TopMídia News – Jorapimo é um dos grandes nomes das artes plásticas no estado. O que a senhora tem a falar sobre ele?
Idara Duncan - Meu grande amigo! Eu tenho dois quadros dele. No fim da vida dele, como é o caso da maioria dos artistas, ele estava numa situação difícil e eu abri uma sala na Casa do Artesão para fazer o ateliê dele. Tem como dizer não? Não tem. Ele ficou lá até morrer, em 2009. Quem ia até a Casa do Artesão comprar qualquer coisa, tinha acesso a um dos maiores artistas plásticos do estado.

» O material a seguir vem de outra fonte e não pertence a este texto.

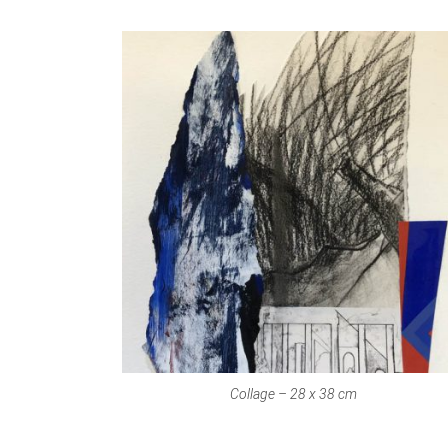
Collage – 28 x 38 cm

Isso para nós era importante. Esse retorno não é em projeto que se mede, mas o retorno é a obra cultural, o legado de MS, além da divulgação da importância desse artista premiado.
A gente acaba fazendo amigos, acima de tudo, não só existe a relação institucional. A cultura tem um lado emocional muito grande. Você acredita e vai fundo. Nessa época, eu já não estava mais na Secretaria de Cultura. Estava no Conselho de Educação.
TopMídia News - Hoje a senhora ainda participa do movimento cultural?
Idara Duncan - Mais ou menos. Vou te mostrar uma coisa. Houve uma exposição esse ano na sede da ONU [Organização das Nações Unidas] mostrando o artesanato de Mato Grosso do Sul. E o curador Jonir Figueiredo ajudou a organizá-la. E ele me trouxe o que foi oferecido aos embaixadores que foram lá em Nova Iorque.
Ele me presenteou e isso para mim é um troféu!

A nossa arte está explodindo. O trabalho importante não é aquele que vem de repente. É aquele que vai galgando degraus, de forma séria, com muita pesquisa.